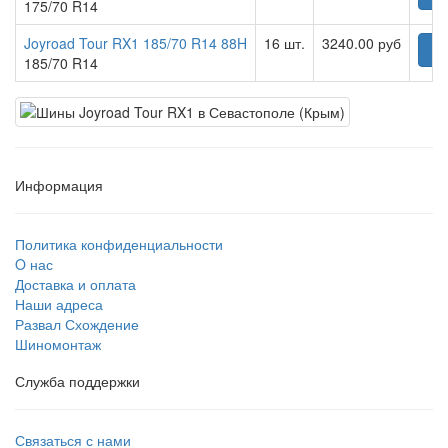
175/70 R14
Joyroad Tour RX1 185/70 R14 88H
16 шт.
3240.00 руб
Ку
185/70 R14
Информация
Политика конфиденциальности
O нас
Доставка и оплата
Наши адреса
Развал Схождение
Шиномонтаж
Служба поддержки
Связаться с нами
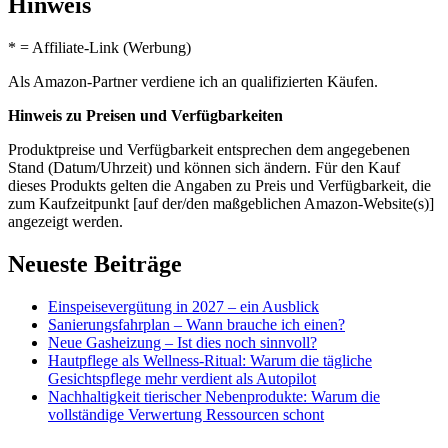
Hinweis
* = Affiliate-Link (Werbung)
Als Amazon-Partner verdiene ich an qualifizierten Käufen.
Hinweis zu Preisen und Verfügbarkeiten
Produktpreise und Verfügbarkeit entsprechen dem angegebenen
Stand (Datum/Uhrzeit) und können sich ändern. Für den Kauf
dieses Produkts gelten die Angaben zu Preis und Verfügbarkeit, die
zum Kaufzeitpunkt [auf der/den maßgeblichen Amazon-Website(s)]
angezeigt werden.
Neueste Beiträge
Einspeisevergütung in 2027 – ein Ausblick
Sanierungsfahrplan – Wann brauche ich einen?
Neue Gasheizung – Ist dies noch sinnvoll?
Hautpflege als Wellness-Ritual: Warum die tägliche
Gesichtspflege mehr verdient als Autopilot
Nachhaltigkeit tierischer Nebenprodukte: Warum die
vollständige Verwertung Ressourcen schont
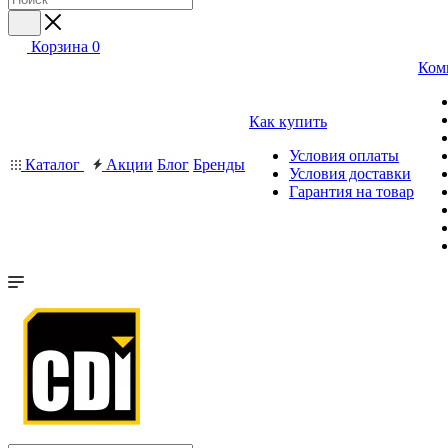
Корзина
0
Ком
Как купить
Условия оплаты
Каталог
Акции
Блог
Бренды
Условия доставки
Гарантия на товар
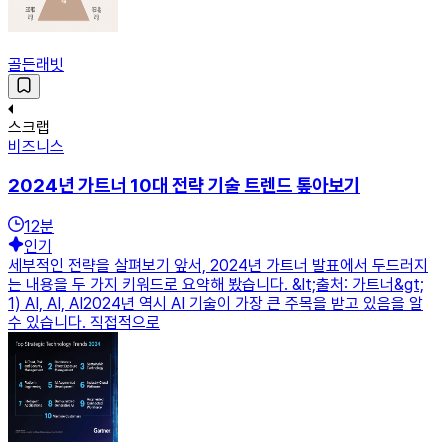
골든래빗
스크랩
비즈니스
2024년 가트너 10대 전략 기술 트렌드 톺아보기
12
분
인기
세부적인 전략을 살펴보기 앞서, 2024년 가트너 발표에서 두드러지
는 내용을 두 가지 키워드로 요약해 봤습니다. &lt;출처: 가트너&gt;
1) AI, AI, AI2024년 역시 AI 기술이 가장 큰 주목을 받고 있음을 알
수 있습니다. 직접적으로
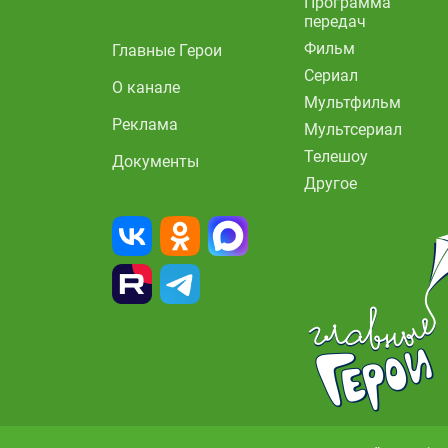
Программа
передач
Фильм
Главные Герои
Сериал
О канале
Мультфильм
Реклама
Мультсериал
Телешоу
Документы
Другое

####

→ TASK TO COMPLETE: Which lines hold the string "Hinweis"? Copy all of them from the data above.

→ REPLY TO THE EXERCISE:
Hinweis
Hinweis zu Preisen und Verfügbarkeiten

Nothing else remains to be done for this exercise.